Plus le film est bon, plus j'ai la flemme en fait... Alors pour résumer mal : la magie si particulière du style Kurosawa, que je trouve sous forme de pépites isolées dans le trop cru Kaïro, et peut-être un peu trop diluée dans Tokyo Sonata, constitue ici l'affaire de toutes les scènes, de tous les plans. C'est la matière de base. Peut-être parce que le genre au départ est plus clair (un film de serial-killer), et qu'il est plus simple d'en retourner les codes ; je ne sais pas...

L'horreur y devient pure poésie. Les éléments habituels (l'enquête dépressive, le tueur génial, la vie personnelle compliquée du héros, la parabole d'un Japon de solitude) s'agencent avec une grâce qui ne faillit peut-être que vers la toute fin, quand le film se retrouve un peu là où on l'attendait, alors que jusqu'ici il ne faisait que nous surprendre. Mais la plupart du temps il me donne une impression qui m'a déjà frappé chez Tarkovski par exemple (ou Miyazaki d'ailleurs, mais ca fera moins sérieux :D ) : le sentiment que ces réalisateurs se sont fait une idée précise, intime, de ce qu'ils considèrent comme étant "cinématographique", et que l'enjeu est d'incarner cet idéal sans interruption, de ne jamais relâcher l'étreinte en revenant à des scènes fonctionnelles s'activant au simple "traitement" d'un récit. Comme une note que le film chercherait sans cesse à atteindre et à conserver chantée... Et tout comme Miyazaki construit ses films directement par la mise en scène, sans scénario, j'ai le sentiment que rien dans l'horreur telle que la conçoit Kurosawa ne peut exister si elle n'a pas ce caractère "magique" des éléments entièrement issus d'une pensée cinématographique (si elle n'est pas uniquement définissable par un mouvement, un trouble de la lumière, une façon d'être cadré).

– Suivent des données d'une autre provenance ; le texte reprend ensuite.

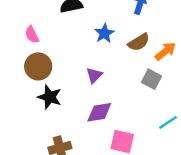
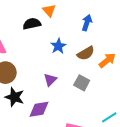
gray square: (151, 79) -> (82, 83), moved
purple diamond: (99, 112) -> (39, 109), moved

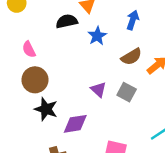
blue star: (58, 46) -> (97, 36), moved
purple triangle: (50, 80) -> (98, 90), moved, turned -32

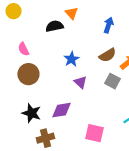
blue star: (97, 36) -> (71, 59), moved
gray square: (127, 92) -> (112, 81), moved
black star: (46, 109) -> (31, 113), moved

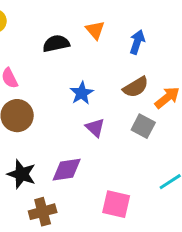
orange triangle: (71, 13) -> (95, 30), moved

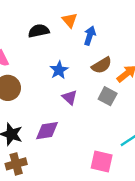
blue arrow: (137, 42) -> (90, 36), moved
pink square: (116, 204) -> (102, 162), moved
brown cross: (43, 212) -> (16, 164), moved

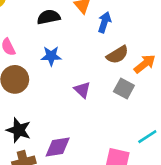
blue star: (59, 70) -> (51, 56), moved, turned 30
purple diamond: (47, 131) -> (58, 147), moved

Je me retrouve encore une fois à pas parler du film lui-même, mais plus je vois de films actuels réussis, plus j'ai l'impression que quelque chose s'est bâti depuis les années 70, qui part du cinéma de Tarkovski, qui n'est ni du cinéma classique ni du cinéma moderne, mais une esthétique liée à la transcendance. Quelque chose de l'ordre de la calligraphie de mouvement et de temps, qui prend accroche sur les jeux de lumière ou d'éléments. Bref, il faudrait être hyper rigoureux et bosser pour pouvoir avancer quelconque idée sérieuse sur la question, mais je retrouve en tout cas cette "tendance" ici dans cette façon de transformer la pulsion de meurtre en haïku, pulsion qu'on passe comme on transmet la grâce : pas de raisons aux crime, c'est bien là tout le problème des enquêteurs dans le film. L'horreur se transmet comme un sortilège, un chaos ravissant.

Malgré quelques défauts qui me font tiquer (une fin qui ne tient pas toutes ses promesses, donc), je crois que je tiens là, d'assez loin, mon film d'horreur ET mon film policier préféré. Quoique Kurosawa imprime tellement sa marque sur la façon dont le récit avance que je ne sais pas si le genre (qui pour le coup ici est à milles lieues du bidouillage référentiel néoclassique) veut encore dire grand chose dans cette configuration.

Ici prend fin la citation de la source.